Problem
An exact transcription of all the data is required.

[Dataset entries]
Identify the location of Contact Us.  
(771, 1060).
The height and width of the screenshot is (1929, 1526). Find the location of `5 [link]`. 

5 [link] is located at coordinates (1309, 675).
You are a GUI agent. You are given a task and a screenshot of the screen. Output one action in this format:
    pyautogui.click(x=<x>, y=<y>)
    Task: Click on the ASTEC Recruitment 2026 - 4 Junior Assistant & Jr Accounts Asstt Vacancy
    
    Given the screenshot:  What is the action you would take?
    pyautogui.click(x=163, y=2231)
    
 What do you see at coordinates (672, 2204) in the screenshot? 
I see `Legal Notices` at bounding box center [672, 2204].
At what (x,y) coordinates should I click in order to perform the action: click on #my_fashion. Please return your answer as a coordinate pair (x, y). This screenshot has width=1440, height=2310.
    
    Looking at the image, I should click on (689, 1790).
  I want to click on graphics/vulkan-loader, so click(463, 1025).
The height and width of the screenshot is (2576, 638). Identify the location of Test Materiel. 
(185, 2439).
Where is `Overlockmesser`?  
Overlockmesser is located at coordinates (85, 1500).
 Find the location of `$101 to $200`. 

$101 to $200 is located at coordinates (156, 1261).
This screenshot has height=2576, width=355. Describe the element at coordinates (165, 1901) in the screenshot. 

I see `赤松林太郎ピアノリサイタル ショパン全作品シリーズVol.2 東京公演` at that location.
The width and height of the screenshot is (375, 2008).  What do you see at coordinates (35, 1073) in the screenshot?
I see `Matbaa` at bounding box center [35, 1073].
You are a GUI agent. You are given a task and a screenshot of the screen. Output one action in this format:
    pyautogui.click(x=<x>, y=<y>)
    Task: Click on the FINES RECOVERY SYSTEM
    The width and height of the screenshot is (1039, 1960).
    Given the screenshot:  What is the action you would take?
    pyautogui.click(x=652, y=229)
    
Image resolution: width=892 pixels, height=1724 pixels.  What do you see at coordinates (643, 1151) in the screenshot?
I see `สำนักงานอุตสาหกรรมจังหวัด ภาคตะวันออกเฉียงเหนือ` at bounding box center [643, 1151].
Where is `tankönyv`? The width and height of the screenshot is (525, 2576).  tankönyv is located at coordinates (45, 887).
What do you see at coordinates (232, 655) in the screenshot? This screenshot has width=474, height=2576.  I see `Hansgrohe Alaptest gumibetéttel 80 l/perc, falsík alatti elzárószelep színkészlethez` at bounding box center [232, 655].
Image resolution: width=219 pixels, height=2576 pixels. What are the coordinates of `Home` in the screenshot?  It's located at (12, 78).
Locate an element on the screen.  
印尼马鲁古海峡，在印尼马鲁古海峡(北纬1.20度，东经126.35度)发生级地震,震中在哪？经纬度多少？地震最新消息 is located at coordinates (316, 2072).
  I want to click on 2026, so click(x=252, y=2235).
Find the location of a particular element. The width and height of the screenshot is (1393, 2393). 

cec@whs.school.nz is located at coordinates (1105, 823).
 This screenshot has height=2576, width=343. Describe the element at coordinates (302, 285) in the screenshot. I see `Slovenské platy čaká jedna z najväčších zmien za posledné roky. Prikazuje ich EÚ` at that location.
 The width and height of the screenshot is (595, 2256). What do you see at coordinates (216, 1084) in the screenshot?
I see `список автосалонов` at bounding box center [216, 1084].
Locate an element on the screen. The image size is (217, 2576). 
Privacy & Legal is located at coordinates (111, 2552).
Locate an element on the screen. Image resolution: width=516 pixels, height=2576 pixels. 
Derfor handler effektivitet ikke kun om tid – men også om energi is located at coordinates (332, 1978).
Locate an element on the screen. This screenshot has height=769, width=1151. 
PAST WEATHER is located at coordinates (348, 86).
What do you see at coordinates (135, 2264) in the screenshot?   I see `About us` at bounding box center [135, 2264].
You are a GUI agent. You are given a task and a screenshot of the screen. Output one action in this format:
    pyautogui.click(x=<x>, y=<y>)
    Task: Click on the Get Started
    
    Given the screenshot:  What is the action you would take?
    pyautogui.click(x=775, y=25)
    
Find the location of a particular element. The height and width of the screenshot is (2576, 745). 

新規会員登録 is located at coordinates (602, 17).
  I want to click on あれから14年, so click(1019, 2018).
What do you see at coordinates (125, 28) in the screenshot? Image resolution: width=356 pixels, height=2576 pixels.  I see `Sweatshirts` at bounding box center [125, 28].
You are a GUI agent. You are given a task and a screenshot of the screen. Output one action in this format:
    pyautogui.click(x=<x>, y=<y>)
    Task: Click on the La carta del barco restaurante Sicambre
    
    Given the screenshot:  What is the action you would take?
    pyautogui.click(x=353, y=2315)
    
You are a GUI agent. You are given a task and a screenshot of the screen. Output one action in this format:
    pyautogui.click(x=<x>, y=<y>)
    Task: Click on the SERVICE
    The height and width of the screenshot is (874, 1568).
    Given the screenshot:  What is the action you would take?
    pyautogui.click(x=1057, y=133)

Solution for this exercise
Identify the location of Contact Us.  
(771, 1060).
The height and width of the screenshot is (1929, 1526). Find the location of `5 [link]`. 

5 [link] is located at coordinates (1309, 675).
You are a GUI agent. You are given a task and a screenshot of the screen. Output one action in this format:
    pyautogui.click(x=<x>, y=<y>)
    Task: Click on the ASTEC Recruitment 2026 - 4 Junior Assistant & Jr Accounts Asstt Vacancy
    
    Given the screenshot:  What is the action you would take?
    pyautogui.click(x=163, y=2231)
    
 What do you see at coordinates (672, 2204) in the screenshot? 
I see `Legal Notices` at bounding box center [672, 2204].
At what (x,y) coordinates should I click in order to perform the action: click on #my_fashion. Please return your answer as a coordinate pair (x, y). This screenshot has width=1440, height=2310.
    
    Looking at the image, I should click on (689, 1790).
  I want to click on graphics/vulkan-loader, so click(463, 1025).
The height and width of the screenshot is (2576, 638). Identify the location of Test Materiel. 
(185, 2439).
Where is `Overlockmesser`?  
Overlockmesser is located at coordinates (85, 1500).
 Find the location of `$101 to $200`. 

$101 to $200 is located at coordinates (156, 1261).
This screenshot has height=2576, width=355. Describe the element at coordinates (165, 1901) in the screenshot. 

I see `赤松林太郎ピアノリサイタル ショパン全作品シリーズVol.2 東京公演` at that location.
The width and height of the screenshot is (375, 2008).  What do you see at coordinates (35, 1073) in the screenshot?
I see `Matbaa` at bounding box center [35, 1073].
You are a GUI agent. You are given a task and a screenshot of the screen. Output one action in this format:
    pyautogui.click(x=<x>, y=<y>)
    Task: Click on the FINES RECOVERY SYSTEM
    The width and height of the screenshot is (1039, 1960).
    Given the screenshot:  What is the action you would take?
    pyautogui.click(x=652, y=229)
    
Image resolution: width=892 pixels, height=1724 pixels.  What do you see at coordinates (643, 1151) in the screenshot?
I see `สำนักงานอุตสาหกรรมจังหวัด ภาคตะวันออกเฉียงเหนือ` at bounding box center [643, 1151].
Where is `tankönyv`? The width and height of the screenshot is (525, 2576).  tankönyv is located at coordinates (45, 887).
What do you see at coordinates (232, 655) in the screenshot? This screenshot has width=474, height=2576.  I see `Hansgrohe Alaptest gumibetéttel 80 l/perc, falsík alatti elzárószelep színkészlethez` at bounding box center [232, 655].
Image resolution: width=219 pixels, height=2576 pixels. What are the coordinates of `Home` in the screenshot?  It's located at (12, 78).
Locate an element on the screen.  
印尼马鲁古海峡，在印尼马鲁古海峡(北纬1.20度，东经126.35度)发生级地震,震中在哪？经纬度多少？地震最新消息 is located at coordinates (316, 2072).
  I want to click on 2026, so click(x=252, y=2235).
Find the location of a particular element. The width and height of the screenshot is (1393, 2393). 

cec@whs.school.nz is located at coordinates (1105, 823).
 This screenshot has height=2576, width=343. Describe the element at coordinates (302, 285) in the screenshot. I see `Slovenské platy čaká jedna z najväčších zmien za posledné roky. Prikazuje ich EÚ` at that location.
 The width and height of the screenshot is (595, 2256). What do you see at coordinates (216, 1084) in the screenshot?
I see `список автосалонов` at bounding box center [216, 1084].
Locate an element on the screen. The image size is (217, 2576). 
Privacy & Legal is located at coordinates (111, 2552).
Locate an element on the screen. Image resolution: width=516 pixels, height=2576 pixels. 
Derfor handler effektivitet ikke kun om tid – men også om energi is located at coordinates (332, 1978).
Locate an element on the screen. This screenshot has height=769, width=1151. 
PAST WEATHER is located at coordinates (348, 86).
What do you see at coordinates (135, 2264) in the screenshot?   I see `About us` at bounding box center [135, 2264].
You are a GUI agent. You are given a task and a screenshot of the screen. Output one action in this format:
    pyautogui.click(x=<x>, y=<y>)
    Task: Click on the Get Started
    
    Given the screenshot:  What is the action you would take?
    pyautogui.click(x=775, y=25)
    
Find the location of a particular element. The height and width of the screenshot is (2576, 745). 

新規会員登録 is located at coordinates (602, 17).
  I want to click on あれから14年, so click(1019, 2018).
What do you see at coordinates (125, 28) in the screenshot? Image resolution: width=356 pixels, height=2576 pixels.  I see `Sweatshirts` at bounding box center [125, 28].
You are a GUI agent. You are given a task and a screenshot of the screen. Output one action in this format:
    pyautogui.click(x=<x>, y=<y>)
    Task: Click on the La carta del barco restaurante Sicambre
    
    Given the screenshot:  What is the action you would take?
    pyautogui.click(x=353, y=2315)
    
You are a GUI agent. You are given a task and a screenshot of the screen. Output one action in this format:
    pyautogui.click(x=<x>, y=<y>)
    Task: Click on the SERVICE
    The height and width of the screenshot is (874, 1568).
    Given the screenshot:  What is the action you would take?
    pyautogui.click(x=1057, y=133)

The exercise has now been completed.